Se João quer receber mais de cento e vinte francos por dia, precisará vender a sua habilidade para trabalhar, a sua força de trabalho, mesmo se lhe for oferecido muito menos que os quinhentos francos que pode produzir a cada dia. Ele concordou em trabalhar, talvez, por trezentos por dia. A diferença, os duzentos francos, irá para o bolso do Sr. Dupont. É a mais-valia do Sr. Dupont.
Por ter dinheiro suficiente para comprar o controle dos meios de produção, em primeiro lugar, o Sr. Dupont pode ter certeza de se embolsar duzentos francos por dia e por trabalhador que empregar. O seu dinheiro continua crescendo, o seu capital aumentando, não por causa de leis estranhas da natureza, mas devido ao fato de que o seu controle sobre os meios de produção lhe permite comprar o trabalho alheio barato.
É claro que o Sr. Dupont não guarda necessariamente todos os duzentos francos, é possível que alugara a fábrica ou a terra, pode ter pedido emprestado algum dinheiro da sua riqueza inicial os outros membros da classe dominante. Eles vão exigir uma parte da mais-valia. Ele perde, pode ser, cem francos na forma de rendas, juros ou dividendos, deixando-o “apenas” cem francos.
Aqueles que vivem de dividendos provavelmente nunca viram João nas suas vidas. No entanto, não é qualquer poder místico da moeda de um franco o que lhes confere as suas riquezas, mas o suor bem físico do João. Os dividendos, os juros e os lucros vêm todos da mais-valia.
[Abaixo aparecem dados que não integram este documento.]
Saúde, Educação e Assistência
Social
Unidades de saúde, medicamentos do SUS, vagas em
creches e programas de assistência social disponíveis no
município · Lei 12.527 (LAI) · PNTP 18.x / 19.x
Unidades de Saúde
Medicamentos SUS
O que é que determina quanto João será pago polo seu trabalho? O patrão vai tentar pagar o menos possível. Mas na prática existem limites que não pode ultrapassar. Alguns desses limites são físicos, não é razoável pagar salários aos trabalhadores tão miseráveis que eles fiquem subnutridos e impossibilitados de trabalhar. Eles também têm que ser capazes de se deslocar para o trabalho, ter algum lugar para descansar à noite, para não caírem no sono nas máquinas.
Deste ponto de vista, vale a pena até que eles cheguem a desfrutar de “pequenos luxos”, como uma garrafa de vinho todos os dias, uma televisão, e até mesmo férias. Tudo isso ajuda a repor o trabalhador e torná-lo a trabalhar mais. É preciso que recupere a sua força de trabalho. É importante notar que onde os salários são “mantidos muito baixos” a produtividade cai.
O capitalista tem que se preocupar com outra cousa também. A sua empresa vai estar nos negócios por muitos anos, bem depois de que a primeira geração dos seus trabalhadores estiverem mortos. A empresa vai precisar do trabalho dos filhos desses trabalhadores. Eles devem , também, assegurar que o Estado forneça, a sua educação e algumas habilidades (a leitura e a escrita, por exemplo) através do sistema escolar.
Na prática, alguma cousa mais também importa, aquilo que o trabalhador acredita ser um salário decente. Um trabalhador que recebe um salário mais baixo que esse trabalho decente, negligenciará o seu trabalho, pouco se importando em perder o emprego desde que ele pensa que é “inútil”.
Todos esses elementos determinantes do salário têm uma cousa em comum. Permitem garantir a energia vital, a força de trabalho, para que o capitalista a compre. Os trabalhadores são pagos para manterem-se, eles e as suas famílias, e para estarem aptos para o trabalho.
Na atual sociedade capitalista, mais um outro ponto precisa ser ressaltado. Grandes quantias de riquezas são gastas na polícia e nos armamentos. São utilizados polo Estado em defesa dos interesses da classe capitalista. De fato, eles pertencem aos capitalistas, mesmo que sejam administrados polo Estado. O valor gasto neles pertence aos capitalistas, não aos trabalhadores. Isso também faz parte da mais valia.
Mais-valia = lucro + renda + juros + despesas militares, policiais, etc.